I was about to ask if there was any way of finding out more about the badgeholders when a man with a hand truck loaded with bamboo plants jostled against her and she lurched into me. I collapsed against the yew trees.
Sallie extended her hand to pull me up and glared at the shrubs. “Damned funeral trees,” she said.
The words gave me a prickly little chill, disproportionate to their meaning. “What trees?” I asked.
“I call them funeral trees. In Europe they plant them in the cemeteries, or so the Menottis tell me. I’ve seen them around graves here too, so I guess it’s true. I hate them.”
Her tone was so malevolent and she gave the inoffensive trees such an evil look that suddenly I remembered Sallie Hyde was a murderer-tried, convicted, imprisoned, and paroled. When her eyes returned to meet mine, she must have seen the recollection there, because she changed the subject abruptly, chatting about her new job and prospects, then saying she had better get busy with her buying. Before she left me, she gave me her card and said I should keep in touch. I promised to, but somehow I doubted I would. The flower seller was like dozens of other people all over the city whom I knew from cases: an acquaintance with whom I had nothing in common save the violence that had initially brought us together.
It was close to five in the morning and my energy had completely flagged when Wilkonson finally made for the exit. I followed him on leaden legs to Brannan Street and his Ranchero, then fetched th
e MG. There was an entrance to the I-80 freeway a few blocks away; I caught up with the Ranchero as it took the ramp, and I drove behind it for a ways until I saw it merge onto Route 101 going south out of the city.
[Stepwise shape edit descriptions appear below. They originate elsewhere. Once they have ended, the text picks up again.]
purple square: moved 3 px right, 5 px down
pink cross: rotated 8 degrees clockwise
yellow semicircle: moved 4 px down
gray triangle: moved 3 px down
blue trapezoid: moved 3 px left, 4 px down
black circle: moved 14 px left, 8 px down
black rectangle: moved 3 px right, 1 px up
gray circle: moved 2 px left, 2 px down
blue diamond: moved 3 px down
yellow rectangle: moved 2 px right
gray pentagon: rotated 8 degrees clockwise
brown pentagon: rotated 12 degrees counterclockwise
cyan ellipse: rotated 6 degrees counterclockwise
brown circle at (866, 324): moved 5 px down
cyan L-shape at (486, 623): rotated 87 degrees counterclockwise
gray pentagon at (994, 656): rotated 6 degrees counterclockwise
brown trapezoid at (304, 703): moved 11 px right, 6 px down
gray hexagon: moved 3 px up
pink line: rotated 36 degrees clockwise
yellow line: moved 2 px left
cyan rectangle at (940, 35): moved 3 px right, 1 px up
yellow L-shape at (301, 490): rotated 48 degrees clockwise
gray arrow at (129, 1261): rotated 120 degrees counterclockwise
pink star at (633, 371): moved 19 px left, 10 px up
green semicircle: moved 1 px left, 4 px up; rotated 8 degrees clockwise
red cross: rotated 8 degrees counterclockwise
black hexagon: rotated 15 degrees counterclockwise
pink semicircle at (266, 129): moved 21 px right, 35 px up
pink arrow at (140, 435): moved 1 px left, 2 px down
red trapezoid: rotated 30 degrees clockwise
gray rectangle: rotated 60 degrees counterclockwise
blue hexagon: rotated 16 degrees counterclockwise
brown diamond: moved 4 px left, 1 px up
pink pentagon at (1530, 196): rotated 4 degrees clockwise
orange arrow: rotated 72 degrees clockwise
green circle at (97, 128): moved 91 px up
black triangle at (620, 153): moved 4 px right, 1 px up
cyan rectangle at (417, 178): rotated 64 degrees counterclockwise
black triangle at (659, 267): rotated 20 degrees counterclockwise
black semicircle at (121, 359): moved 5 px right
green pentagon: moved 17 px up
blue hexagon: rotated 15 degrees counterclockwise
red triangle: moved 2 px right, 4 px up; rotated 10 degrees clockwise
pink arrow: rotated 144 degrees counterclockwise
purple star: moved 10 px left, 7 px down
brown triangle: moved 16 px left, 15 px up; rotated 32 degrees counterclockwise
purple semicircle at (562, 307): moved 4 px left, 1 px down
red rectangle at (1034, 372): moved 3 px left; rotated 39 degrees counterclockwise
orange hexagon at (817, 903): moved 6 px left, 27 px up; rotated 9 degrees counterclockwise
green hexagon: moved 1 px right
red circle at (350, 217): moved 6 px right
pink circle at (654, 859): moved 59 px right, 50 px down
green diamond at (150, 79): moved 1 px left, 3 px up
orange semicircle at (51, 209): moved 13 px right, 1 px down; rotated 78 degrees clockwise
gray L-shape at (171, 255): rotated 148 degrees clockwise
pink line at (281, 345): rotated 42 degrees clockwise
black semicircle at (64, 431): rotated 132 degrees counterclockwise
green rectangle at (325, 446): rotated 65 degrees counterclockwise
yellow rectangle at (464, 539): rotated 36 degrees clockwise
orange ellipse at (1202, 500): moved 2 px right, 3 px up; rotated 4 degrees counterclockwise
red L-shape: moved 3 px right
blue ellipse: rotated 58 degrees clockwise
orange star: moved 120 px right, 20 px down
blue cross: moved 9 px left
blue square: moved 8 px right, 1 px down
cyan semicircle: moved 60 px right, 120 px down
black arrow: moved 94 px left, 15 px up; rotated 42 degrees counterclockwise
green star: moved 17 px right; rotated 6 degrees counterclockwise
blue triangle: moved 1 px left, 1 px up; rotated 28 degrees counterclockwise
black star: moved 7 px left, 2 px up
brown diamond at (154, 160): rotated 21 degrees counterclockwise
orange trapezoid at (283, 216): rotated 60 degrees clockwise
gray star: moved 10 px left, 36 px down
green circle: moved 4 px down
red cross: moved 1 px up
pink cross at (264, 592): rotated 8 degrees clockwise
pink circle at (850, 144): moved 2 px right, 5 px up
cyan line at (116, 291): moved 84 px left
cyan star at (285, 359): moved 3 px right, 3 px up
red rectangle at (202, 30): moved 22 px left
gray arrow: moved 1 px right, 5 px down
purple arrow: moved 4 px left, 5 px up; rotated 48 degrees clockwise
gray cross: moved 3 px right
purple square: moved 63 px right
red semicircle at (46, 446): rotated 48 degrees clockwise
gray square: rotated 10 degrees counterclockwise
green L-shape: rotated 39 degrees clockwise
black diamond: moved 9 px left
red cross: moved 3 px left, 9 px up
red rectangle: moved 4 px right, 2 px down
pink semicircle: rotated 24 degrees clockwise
At Army Street I took the off ramp. My long, long workday was over.
FOUR
At ten that morning I arrived at All Souls. The fog now hung still and heavy, making the playground equipment in the triangular park across the street seem alien and somewhat menacing. It was kinder to the big brown Bernal Heights Victorian that had housed the co-op for more than a dozen years: the blistered and peeling paint was obscured, seeming once more an unblemished skin; the badly patched shingles and sagging roofline wore a stately wig of gray mist. I often thought of the building as an old lady living out her last days in a constant struggle against the indignities of poverty. Today it was as if she had decked herself out in tattered finery and temporarily won the battle.
When I came through the front door our secretary, Ted Smalley, looked up from his nearly completed New York Times crossword puzzle. “Kind of late, aren’t you?”
“Kind of.” I looked down at the puzzle and frowned. It drives me crazy that he has enough confidence to do it in ink.
Ted covered the paper with his hand. He hates to share and won’t even ask for help unless he’s hopelessly stumped.
I pushed his hand aside. “What’s that?”
“What’s what?”
“That. Number seventy-two across. Seven-letter word beginning and ending with s. Fourth letter’s an l.” It was one of the few he had yet to fill in.
He glared at me, then sighed. “Feeble.”